Unfortunately, blaming the line points to 46bc0e731a (reftable: read
reftable files, 2021-10-07), and that commit doesn't really provide much
context either.
> diff --git a/reftable/iter.c b/reftable/iter.c
> index 2ecc52b336..2eee65bb1e 100644
> --- a/reftable/iter.c
> +++ b/reftable/iter.c
> @@ -171,12 +171,15 @@ static int indexed_table_ref_iter_next(void *p, struct reftable_record *rec)
> }
> continue;
> }
> - /* BUG */
> - if (!memcmp(it->oid.buf, ref->value.val2.target_value,
> - it->oid.len) ||
> - !memcmp(it->oid.buf, ref->value.val2.value, it->oid.len)) {
> + if (ref->value_type == REFTABLE_REF_VAL2 &&
> + (!memcmp(it->oid.buf, ref->value.val2.target_value,
> + it->oid.len) ||
> + !memcmp(it->oid.buf, ref->value.val2.value, it->oid.len)))
> + return 0;
> +
> + if (ref->value_type == REFTABLE_REF_VAL1 &&
> + !memcmp(it->oid.buf, ref->value.val1, it->oid.len))
> return 0;
> - }
> }
> }
So let's take a step back -- what are we even trying to do here?
The indexed table is basically a table that provides reverse mappings.
Given an object ID, it allows us to quickly look up any reference that
points to this object ID. We don't make any use of that feature in Git
right now, but historically it was designed to speed up
"uploadpack.allowTipSHA1InWant". This setting is a lot less relevant
nowadays, as most forges set "uploadpack.allowAnySHA1InWant" to support
partial clones.
So this interface is somewhat confusingly named, as the term "index" is
overloaded: we have the "ref" and "log" indices that enable fast lookup
of those record types. But what this here refers to is the "obj" table.
Oh, well.
The iterator for those objects takes as input the object ID we're
searching for. Given that object ID, it is expected to yield only those
ref records that reference this object ID, either peeled or unpeeled in
case it is a tag.
In the `next()` function we essentially have a nested loop:
- The outer loop iterates through the "obj" blocks. This gives us the
offsets of the ref records that we need to look up and that contain.

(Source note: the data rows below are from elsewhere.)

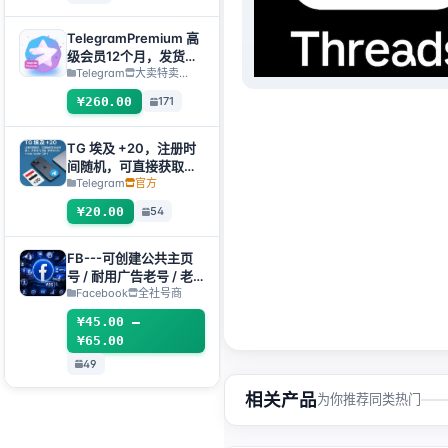
TelegramPremium 高
级会员12个月，发货方
式：人工发货礼品链接
Telegram
大卖特卖…
【注：购买必须提交售
¥260.00
171
后工单才发货】
TG 埃及 +20，注册时
间随机，可直接获取验
证码登入，支持任何设
Telegram
官方
备（获取验证码
¥20.00
54
+tdata/session文件）
🔥
FB---可创建公共主页
号 / 耐用广告老号 / 老
主页(粉丝专页)组合
Facebook
全社号商
¥45.00 –
¥65.00
49
相关产品
为你推荐同类热门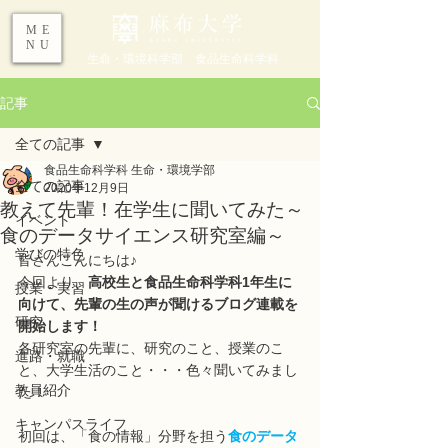
ME
NU
生命・環境科学部 食品生命科学科
記事
全ての記事
食品生命科学科 生命・環境学部
全ての記事
2020年12月9日
教えて先輩！在学生に聞いてみた～
イベント
食のデータサイエンス研究室編～
学びの特色
皆さんこんにちは♪
今回より、
高校生と食品生命科学科1年生に
授業・実習
向けて、先輩の生の声が聞けるブログ連載を
研究
開始します！
各研究室の先輩に、研究のこと、授業のこ
進路・就職
と、大学生活のこと・・・色々聞いてみまし
教員紹介
た！
キャンパスライフ
初回は、「食の情報」分野を担う
食のデータ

- The inner loop iterates through the records in the "ref" block that
was referenced by the "obj" block.
Honestly, the whole logic doesn't really make any sense though, as we
never filter by the caller-provided object ID at all! So we still end up
churning through all references, which kind of destroys the purpose of
this whole "obj" reverse index. And that's also why we have the check:
we verify that the object ID of the reference we have looked up matches
the caller's query.
So the fix you have here is correct: we may end up with a "ref" record
that is unpeeled, and in that case it's wrong to treat it as a peeled
one. And if we fix that, the result should at least be correct and void
of any kind of undefined behaviour. But the whole infrastructure is
still quite broken. What we should be doing is to:
1. Seek to the obj record that has the desired object ID prefix.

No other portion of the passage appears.